Source: [Anne Trafton | MIT News Office, May 24, 2016]
A new study from MIT neuroscientists reveals that a gene mutation associated with autism plays a critical role in the formation and maturation of synapses — the connections that allow neurons to communicate with each other.
Many genetic variants have been linked to autism, but only a handful are potent enough to induce the disorder on their own. Among these variants, mutations in a gene called Shank3 are among the most common, occurring in about 0.5 percent of people with autism.
Scientists know that Shank3 helps cells respond to input from other neurons, but because there are two other Shank proteins, and all three can fill in for each other in certain ways, it has been difficult to determine exactly what the Shank proteins are doing.
“It’s clearly regulating something in the neuron that’s receiving a synaptic signal, but some people find one role and some people find another,” says Troy Littleton, a professor in the departments of Biology and of Brain and Cognitive Sciences at MIT, a member of MIT’s Picower Institute for Learning and Memory, and the senior author of the study. “There’s a lot of debate over what it really does at synapses.”
Key to the study is that fruit flies, which Littleton’s lab uses to study synapses, have only one version of the Shank gene. By knocking out that gene, the researchers eliminated all Shank protein from the flies.

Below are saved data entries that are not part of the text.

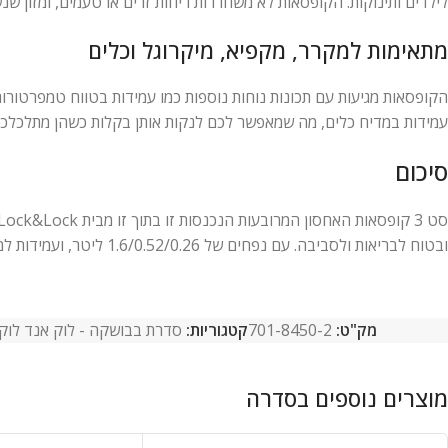
לילדים ותינוקות. הקופסאות לא משחררות ריחות זרים או טעמים, ומזון שנ
מתאימות למקרר, מקפיא, מיקרוגל וכלים
הקופסאות מגיעות עם תכונות נוחות נוספות כמו עמידות בטווח טמפרטורות
עמידות במדיח כלים, מה שמאפשר לכם לנקות אותן בקלות כשהן מתלכלכות,
סיכום
ובטוח לבריאות ולסביבה. עם נפחים של 1.6/0.52/0.26 ליטר, ועמידות למקרר, מקפיא, מיקרוגל וכלים – זוהי החבילה המושלמת לאחסון חכם, ארגון ויעילות.
מק"ט:
701-8450-2
קטגוריות:
סדרת בבושקה - לוק אנד לוק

“This is the first animal where we have completely removed all Shank family proteins,” says Kathryn Harris, a Picower Institute research scientist and lead author of the paper, which appears in the May 25 issue of the Journal of Neuroscience.
Scientists already knew that the Shank proteins are scaffold proteins, meaning that they help to organize the hundreds of other proteins found in the synapse of a postsynaptic cell — a cell that receives signals from a presynaptic cell. These proteins help to coordinate the cell’s response to the incoming signal.